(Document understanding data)

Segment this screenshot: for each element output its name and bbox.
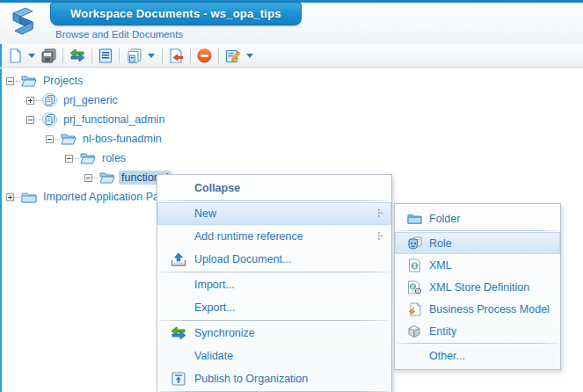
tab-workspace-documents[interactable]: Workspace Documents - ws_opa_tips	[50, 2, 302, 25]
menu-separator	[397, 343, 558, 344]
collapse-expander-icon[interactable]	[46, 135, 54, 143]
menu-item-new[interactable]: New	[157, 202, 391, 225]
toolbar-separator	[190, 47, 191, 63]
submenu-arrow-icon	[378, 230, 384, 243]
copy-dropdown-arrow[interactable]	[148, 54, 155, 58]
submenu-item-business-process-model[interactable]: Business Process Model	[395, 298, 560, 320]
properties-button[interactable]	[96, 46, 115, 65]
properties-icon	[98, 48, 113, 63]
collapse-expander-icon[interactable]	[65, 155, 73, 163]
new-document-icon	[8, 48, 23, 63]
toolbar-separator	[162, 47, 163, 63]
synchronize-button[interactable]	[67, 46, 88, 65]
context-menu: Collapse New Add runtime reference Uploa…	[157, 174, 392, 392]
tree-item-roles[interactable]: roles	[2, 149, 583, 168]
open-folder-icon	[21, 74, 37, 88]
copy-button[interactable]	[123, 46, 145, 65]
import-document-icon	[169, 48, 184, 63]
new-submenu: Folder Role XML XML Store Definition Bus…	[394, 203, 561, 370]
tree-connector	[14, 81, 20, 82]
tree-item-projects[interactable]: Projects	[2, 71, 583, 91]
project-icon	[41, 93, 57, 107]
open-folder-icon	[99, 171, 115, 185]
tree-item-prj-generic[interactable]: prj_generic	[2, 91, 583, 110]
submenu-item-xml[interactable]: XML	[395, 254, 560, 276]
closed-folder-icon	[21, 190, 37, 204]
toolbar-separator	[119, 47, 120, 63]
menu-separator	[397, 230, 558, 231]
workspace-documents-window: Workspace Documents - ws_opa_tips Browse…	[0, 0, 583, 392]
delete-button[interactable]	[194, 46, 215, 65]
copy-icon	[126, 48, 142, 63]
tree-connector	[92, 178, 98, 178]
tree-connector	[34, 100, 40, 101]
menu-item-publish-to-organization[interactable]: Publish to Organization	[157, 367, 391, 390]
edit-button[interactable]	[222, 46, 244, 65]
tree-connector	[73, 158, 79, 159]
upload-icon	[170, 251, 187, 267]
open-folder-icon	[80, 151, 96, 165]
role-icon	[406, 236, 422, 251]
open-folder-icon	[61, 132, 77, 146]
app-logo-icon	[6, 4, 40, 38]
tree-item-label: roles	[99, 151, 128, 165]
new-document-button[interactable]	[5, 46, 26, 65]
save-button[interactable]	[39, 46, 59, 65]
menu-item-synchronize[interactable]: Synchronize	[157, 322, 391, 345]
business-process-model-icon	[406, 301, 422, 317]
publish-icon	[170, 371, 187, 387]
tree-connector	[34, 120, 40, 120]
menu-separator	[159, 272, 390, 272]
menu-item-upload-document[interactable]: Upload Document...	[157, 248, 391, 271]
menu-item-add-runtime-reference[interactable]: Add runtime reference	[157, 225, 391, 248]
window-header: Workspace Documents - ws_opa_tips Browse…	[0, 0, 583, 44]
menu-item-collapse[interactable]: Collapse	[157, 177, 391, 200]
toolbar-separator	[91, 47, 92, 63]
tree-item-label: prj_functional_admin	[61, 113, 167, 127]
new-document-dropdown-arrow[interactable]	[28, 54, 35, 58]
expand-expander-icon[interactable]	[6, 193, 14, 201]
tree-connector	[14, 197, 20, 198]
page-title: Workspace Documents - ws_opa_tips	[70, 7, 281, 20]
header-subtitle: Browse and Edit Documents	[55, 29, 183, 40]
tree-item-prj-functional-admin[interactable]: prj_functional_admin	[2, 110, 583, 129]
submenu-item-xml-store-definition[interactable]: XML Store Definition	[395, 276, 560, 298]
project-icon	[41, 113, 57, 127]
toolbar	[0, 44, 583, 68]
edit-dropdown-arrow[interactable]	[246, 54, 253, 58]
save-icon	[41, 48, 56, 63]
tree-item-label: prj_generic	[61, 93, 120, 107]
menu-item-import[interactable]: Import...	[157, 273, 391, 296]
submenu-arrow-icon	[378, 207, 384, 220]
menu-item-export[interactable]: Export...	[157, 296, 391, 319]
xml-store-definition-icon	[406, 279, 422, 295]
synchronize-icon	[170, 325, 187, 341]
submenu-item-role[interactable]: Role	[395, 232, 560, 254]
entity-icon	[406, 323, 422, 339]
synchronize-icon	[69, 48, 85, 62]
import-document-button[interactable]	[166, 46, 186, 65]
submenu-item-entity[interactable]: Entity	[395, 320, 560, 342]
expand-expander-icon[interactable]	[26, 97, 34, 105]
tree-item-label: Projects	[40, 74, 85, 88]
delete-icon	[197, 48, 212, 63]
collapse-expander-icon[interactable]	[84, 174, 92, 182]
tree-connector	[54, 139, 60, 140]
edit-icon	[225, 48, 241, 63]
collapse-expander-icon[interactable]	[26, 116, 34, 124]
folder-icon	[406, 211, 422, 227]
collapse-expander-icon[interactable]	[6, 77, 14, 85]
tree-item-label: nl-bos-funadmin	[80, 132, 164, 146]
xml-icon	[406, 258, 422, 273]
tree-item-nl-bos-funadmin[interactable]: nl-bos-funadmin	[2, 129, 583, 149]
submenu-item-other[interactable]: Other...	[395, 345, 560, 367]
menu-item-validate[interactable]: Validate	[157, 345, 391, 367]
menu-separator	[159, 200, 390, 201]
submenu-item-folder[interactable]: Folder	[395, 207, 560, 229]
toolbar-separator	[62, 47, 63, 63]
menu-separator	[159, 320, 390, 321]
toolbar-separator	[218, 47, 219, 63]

_WHAT TO DO_
Restate every record above word for word, without images.

_TASK ANSWER_
Segment this screenshot: for each element output its name and bbox.
tab-workspace-documents[interactable]: Workspace Documents - ws_opa_tips	[50, 2, 302, 25]
menu-separator	[397, 343, 558, 344]
collapse-expander-icon[interactable]	[46, 135, 54, 143]
menu-item-new[interactable]: New	[157, 202, 391, 225]
toolbar-separator	[190, 47, 191, 63]
submenu-arrow-icon	[378, 230, 384, 243]
copy-dropdown-arrow[interactable]	[148, 54, 155, 58]
submenu-item-business-process-model[interactable]: Business Process Model	[395, 298, 560, 320]
properties-button[interactable]	[96, 46, 115, 65]
properties-icon	[98, 48, 113, 63]
collapse-expander-icon[interactable]	[65, 155, 73, 163]
new-document-icon	[8, 48, 23, 63]
toolbar-separator	[162, 47, 163, 63]
synchronize-button[interactable]	[67, 46, 88, 65]
context-menu: Collapse New Add runtime reference Uploa…	[157, 174, 392, 392]
tree-item-roles[interactable]: roles	[2, 149, 583, 168]
open-folder-icon	[21, 74, 37, 88]
copy-button[interactable]	[123, 46, 145, 65]
import-document-icon	[169, 48, 184, 63]
new-submenu: Folder Role XML XML Store Definition Bus…	[394, 203, 561, 370]
tree-connector	[14, 81, 20, 82]
tree-item-projects[interactable]: Projects	[2, 71, 583, 91]
project-icon	[41, 93, 57, 107]
open-folder-icon	[99, 171, 115, 185]
tree-item-prj-generic[interactable]: prj_generic	[2, 91, 583, 110]
submenu-item-xml[interactable]: XML	[395, 254, 560, 276]
closed-folder-icon	[21, 190, 37, 204]
toolbar-separator	[119, 47, 120, 63]
menu-separator	[397, 230, 558, 231]
workspace-documents-window: Workspace Documents - ws_opa_tips Browse…	[0, 0, 583, 392]
delete-button[interactable]	[194, 46, 215, 65]
copy-icon	[126, 48, 142, 63]
tree-connector	[92, 178, 98, 178]
tree-connector	[34, 100, 40, 101]
menu-item-publish-to-organization[interactable]: Publish to Organization	[157, 367, 391, 390]
edit-button[interactable]	[222, 46, 244, 65]
tree-connector	[73, 158, 79, 159]
upload-icon	[170, 251, 187, 267]
open-folder-icon	[80, 151, 96, 165]
role-icon	[406, 236, 422, 251]
open-folder-icon	[61, 132, 77, 146]
app-logo-icon	[6, 4, 40, 38]
tree-item-label: roles	[99, 151, 128, 165]
new-document-button[interactable]	[5, 46, 26, 65]
save-button[interactable]	[39, 46, 59, 65]
menu-item-synchronize[interactable]: Synchronize	[157, 322, 391, 345]
business-process-model-icon	[406, 301, 422, 317]
publish-icon	[170, 371, 187, 387]
tree-connector	[34, 120, 40, 120]
menu-separator	[159, 272, 390, 272]
menu-item-upload-document[interactable]: Upload Document...	[157, 248, 391, 271]
menu-item-add-runtime-reference[interactable]: Add runtime reference	[157, 225, 391, 248]
window-header: Workspace Documents - ws_opa_tips Browse…	[0, 0, 583, 44]
menu-item-collapse[interactable]: Collapse	[157, 177, 391, 200]
toolbar-separator	[91, 47, 92, 63]
tree-item-label: prj_functional_admin	[61, 113, 167, 127]
new-document-dropdown-arrow[interactable]	[28, 54, 35, 58]
expand-expander-icon[interactable]	[6, 193, 14, 201]
tree-connector	[14, 197, 20, 198]
page-title: Workspace Documents - ws_opa_tips	[70, 7, 281, 20]
header-subtitle: Browse and Edit Documents	[55, 29, 183, 40]
tree-item-prj-functional-admin[interactable]: prj_functional_admin	[2, 110, 583, 129]
submenu-item-xml-store-definition[interactable]: XML Store Definition	[395, 276, 560, 298]
project-icon	[41, 113, 57, 127]
toolbar	[0, 44, 583, 68]
edit-dropdown-arrow[interactable]	[246, 54, 253, 58]
save-icon	[41, 48, 56, 63]
tree-item-label: prj_generic	[61, 93, 120, 107]
menu-item-import[interactable]: Import...	[157, 273, 391, 296]
submenu-arrow-icon	[378, 207, 384, 220]
menu-item-export[interactable]: Export...	[157, 296, 391, 319]
xml-store-definition-icon	[406, 279, 422, 295]
synchronize-icon	[170, 325, 187, 341]
submenu-item-role[interactable]: Role	[395, 232, 560, 254]
entity-icon	[406, 323, 422, 339]
synchronize-icon	[69, 48, 85, 62]
import-document-button[interactable]	[166, 46, 186, 65]
submenu-item-entity[interactable]: Entity	[395, 320, 560, 342]
expand-expander-icon[interactable]	[26, 97, 34, 105]
tree-item-label: Projects	[40, 74, 85, 88]
delete-icon	[197, 48, 212, 63]
collapse-expander-icon[interactable]	[84, 174, 92, 182]
tree-connector	[54, 139, 60, 140]
edit-icon	[225, 48, 241, 63]
collapse-expander-icon[interactable]	[26, 116, 34, 124]
folder-icon	[406, 211, 422, 227]
collapse-expander-icon[interactable]	[6, 77, 14, 85]
tree-item-label: nl-bos-funadmin	[80, 132, 164, 146]
xml-icon	[406, 258, 422, 273]
tree-item-nl-bos-funadmin[interactable]: nl-bos-funadmin	[2, 129, 583, 149]
submenu-item-other[interactable]: Other...	[395, 345, 560, 367]
menu-item-validate[interactable]: Validate	[157, 345, 391, 367]
menu-separator	[159, 200, 390, 201]
submenu-item-folder[interactable]: Folder	[395, 207, 560, 229]
toolbar-separator	[62, 47, 63, 63]
menu-separator	[159, 320, 390, 321]
toolbar-separator	[218, 47, 219, 63]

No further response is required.